Overstock.com, its blockchain trading platform subsidiary tZERO and brokerage Siebert Financial on Thursday said they have signed a letter of intent to enter into a partnership to offer deeply discounted online trading of stocks, with plans to expand that to blockchain trading.
In the process, Overstock founder-CEO Patrick Byrne is seeking to sell the company’s e-commerce business to an entity that would run it or take it private, Byrne told CNBC. This would raise money to fund some of his blockchain-related efforts, he said.
Libertarian Byrne has long been a proponent of crypto-currency, saying many times in recent years that it provides the world with freedom from self-interested banks and governments. In 2014, Overstock became the first major retailer to accept Bitcoin as a payment option.

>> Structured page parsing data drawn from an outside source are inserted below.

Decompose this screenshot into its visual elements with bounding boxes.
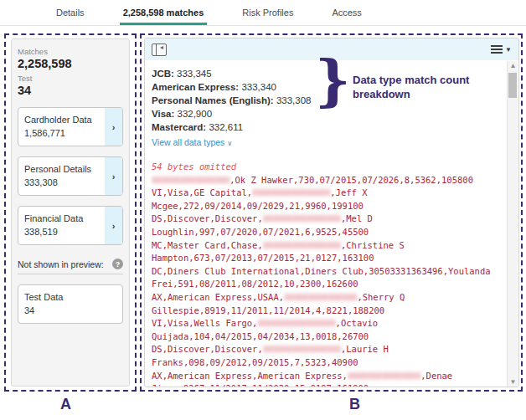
category-card-count: 1,586,771 (24, 128, 99, 138)
datatype-count-value: 332,611 (209, 122, 243, 132)
tab-risk-profiles[interactable]: Risk Profiles (239, 1, 297, 25)
category-card-financial-data[interactable]: Financial Data338,519› (18, 206, 123, 245)
preview-text-segment: Frei,591,08/2011,08/2012,10,2300,162600 (152, 279, 358, 289)
annotation-label-b: B (349, 396, 360, 413)
scroll-down-arrow-icon[interactable]: ▼ (508, 377, 518, 387)
preview-text-segment: Quijada,104,04/2015,04/2034,13,0018,2670… (152, 331, 369, 341)
datatype-count-value: 332,900 (177, 109, 212, 119)
datatype-label: American Express: (152, 82, 241, 92)
category-card-test-data[interactable]: Test Data34 (18, 284, 123, 324)
preview-line-list: 8888888888888888,Ok Z Hawker,730,07/2015… (152, 174, 502, 387)
tab-2-258-598-matches[interactable]: 2,258,598 matches (120, 1, 208, 25)
preview-text-segment: DC,Diners Club International,Diners Club… (152, 266, 491, 276)
preview-toolbar: ▼ (145, 38, 518, 60)
scroll-up-arrow-icon[interactable]: ▲ (508, 61, 518, 71)
redacted-card-number: 888888888888888 (284, 292, 357, 302)
category-card-main: Test Data34 (18, 285, 122, 323)
preview-line: Hampton,673,07/2013,07/2015,21,0127,1631… (152, 252, 502, 265)
preview-line: AX,American Express,American Express,888… (152, 370, 502, 383)
preview-line: Gillespie,8919,11/2011,11/2014,4,8221,18… (152, 305, 502, 318)
datatype-count-list: JCB: 333,345American Express: 333,340Per… (152, 67, 502, 134)
hamburger-menu-icon (491, 44, 503, 55)
matches-stat-value: 2,258,598 (18, 57, 123, 70)
collapse-panel-icon[interactable] (152, 44, 167, 56)
redacted-card-number: 8888888888888888 (263, 344, 341, 354)
preview-line: Jiron,9267,11/2017,11/2030,15,9197,16190… (152, 382, 502, 387)
preview-line: DS,Discover,Discover,8888888888888888,Me… (152, 213, 502, 226)
tab-details[interactable]: Details (53, 1, 88, 25)
preview-line: AX,American Express,USAA,888888888888888… (152, 291, 502, 305)
redacted-card-number: 8888888888888888 (263, 213, 341, 223)
preview-line: 8888888888888888,Ok Z Hawker,730,07/2015… (152, 174, 502, 187)
datatype-count-value: 333,345 (177, 69, 212, 79)
scrollbar-thumb[interactable] (508, 73, 517, 98)
preview-line: Quijada,104,04/2015,04/2034,13,0018,2670… (152, 330, 502, 344)
preview-text-segment: Franks,098,09/2012,09/2015,7,5323,40900 (152, 357, 358, 367)
annotation-label-a: A (60, 396, 71, 413)
preview-text-segment: VI,Visa,Wells Fargo, (152, 318, 257, 328)
redacted-card-number: 8888888888888888 (252, 187, 330, 197)
preview-text-segment: Loughlin,997,07/2020,07/2021,6,9525,4550… (152, 227, 369, 237)
category-card-count: 338,519 (24, 227, 99, 237)
preview-text-segment: ,Octavio (336, 318, 379, 328)
preview-text-segment: ,Mel D (341, 213, 373, 223)
vertical-scrollbar[interactable]: ▲ ▼ (507, 61, 518, 387)
preview-text-segment: ,Denae (420, 371, 452, 381)
datatype-count-value: 333,308 (276, 95, 312, 105)
preview-text-segment: VI,Visa,GE Capital, (152, 187, 252, 197)
preview-text-segment: ,Ok Z Hawker,730,07/2015,07/2026,8,5362,… (229, 175, 473, 185)
datatype-count-jcb: JCB: 333,345 (152, 67, 502, 80)
not-shown-in-preview-row: Not shown in preview: ? (18, 259, 123, 274)
datatype-count-mastercard: Mastercard: 332,611 (152, 120, 502, 134)
preview-text-segment: DS,Discover,Discover, (152, 344, 263, 354)
chevron-right-icon[interactable]: › (105, 108, 122, 146)
redacted-card-number: 8888888888888888 (263, 240, 341, 250)
category-card-personal-details[interactable]: Personal Details333,308› (18, 156, 123, 196)
matches-sidebar: Matches 2,258,598 Test 34 Cardholder Dat… (11, 38, 130, 387)
category-card-main: Cardholder Data1,586,771 (18, 108, 105, 146)
not-shown-in-preview-label: Not shown in preview: (18, 259, 104, 269)
chevron-down-icon: ∨ (227, 140, 232, 147)
view-all-data-types-link[interactable]: View all data types ∨ (152, 137, 232, 147)
data-group-card-list: Cardholder Data1,586,771›Personal Detail… (18, 107, 123, 245)
tab-access[interactable]: Access (328, 1, 364, 25)
bytes-omitted-note: 54 bytes omitted (152, 161, 502, 174)
preview-line: DS,Discover,Discover,8888888888888888,La… (152, 343, 502, 356)
preview-line: Franks,098,09/2012,09/2015,7,5323,40900 (152, 356, 502, 370)
preview-text-segment: Mcgee,272,09/2014,09/2029,21,9960,199100 (152, 201, 364, 211)
preview-body: JCB: 333,345American Express: 333,340Per… (145, 60, 518, 387)
preview-text-segment: Hampton,673,07/2013,07/2015,21,0127,1631… (152, 253, 374, 263)
chevron-right-icon[interactable]: › (105, 157, 122, 195)
preview-text-segment: AX,American Express,American Express, (152, 371, 348, 381)
datatype-label: Visa: (152, 109, 177, 119)
category-card-main: Financial Data338,519 (18, 207, 105, 244)
datatype-count-american-express: American Express: 333,340 (152, 80, 502, 94)
category-card-cardholder-data[interactable]: Cardholder Data1,586,771› (18, 107, 123, 146)
category-card-title: Financial Data (24, 213, 99, 223)
preview-text-segment: ,Jeff X (330, 187, 367, 197)
preview-text-segment: DS,Discover,Discover, (152, 213, 263, 223)
help-icon[interactable]: ? (112, 259, 123, 269)
redacted-card-number: 8888888888888888 (257, 318, 335, 328)
matches-stat-label: Matches (18, 47, 123, 56)
match-preview-text: 54 bytes omitted 8888888888888888,Ok Z H… (152, 161, 502, 387)
datatype-label: Mastercard: (152, 122, 209, 132)
preview-text-segment: ,Laurie H (341, 344, 389, 354)
category-card-main: Personal Details333,308 (18, 157, 105, 195)
datatype-count-value: 333,340 (241, 82, 276, 92)
preview-line: Mcgee,272,09/2014,09/2029,21,9960,199100 (152, 200, 502, 213)
category-card-count: 333,308 (24, 177, 99, 187)
test-stat-label: Test (18, 74, 123, 83)
chevron-right-icon[interactable]: › (105, 207, 122, 244)
preview-text-segment: MC,Master Card,Chase, (152, 240, 263, 250)
category-card-title: Cardholder Data (24, 115, 99, 125)
preview-menu-button[interactable]: ▼ (491, 44, 512, 55)
chevron-down-icon: ▼ (505, 46, 512, 54)
category-card-title: Test Data (24, 292, 116, 302)
category-card-title: Personal Details (24, 164, 99, 174)
preview-text-segment: Jiron,9267,11/2017,11/2030,15,9197,16190… (152, 383, 369, 387)
preview-line: Frei,591,08/2011,08/2012,10,2300,162600 (152, 278, 502, 291)
preview-line: MC,Master Card,Chase,8888888888888888,Ch… (152, 239, 502, 253)
datatype-count-personal-names-english: Personal Names (English): 333,308 (152, 94, 502, 107)
preview-line: VI,Visa,Wells Fargo,8888888888888888,Oct… (152, 317, 502, 330)
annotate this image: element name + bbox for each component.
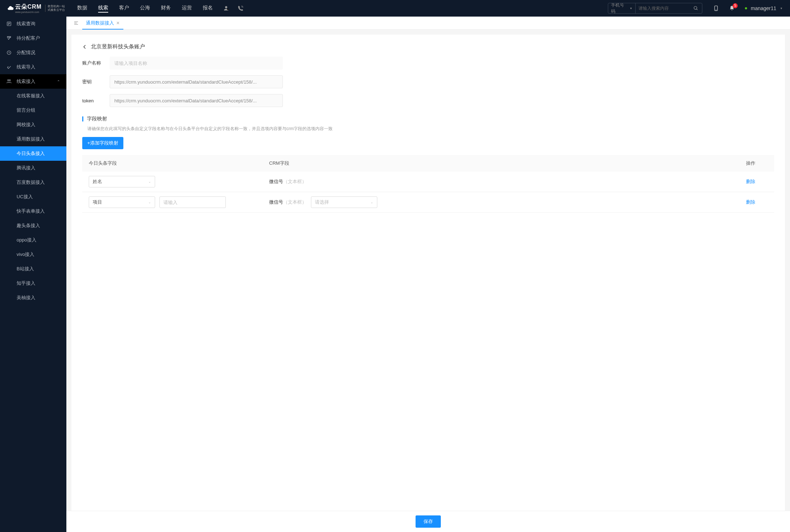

Crypto-currency has surged — in value and interest — in recent weeks. It pushed further into the mainstream when the Chicago Board Options Exchange began trading blockchain futures on Dec. 10, and has garnered a lot of attention in recent weeks as values soared to record highs.
Despite all that, the future of the technology remains uncertain. Much of its development and how it will be valued hinges on how the tech is perceived, simply as a form of "digital cash" or a deeper way to participate in commerce without the involvement of banks or governments.
Aside from Overstock, retailers haven’t participated in blockchain-driven commerce. A few Etsy sellers, Newegg and others take bitcoin, though in most cases they are likely immediately converting those payments to dollars, rendering the policy largely symbolic.
Much easier to grasp is the fact that Byrne appears to be walking away from his retail enterprise. "My goal is [within] 60 to 90 days, we walk away from this," Byrne told CNBC Wednesday.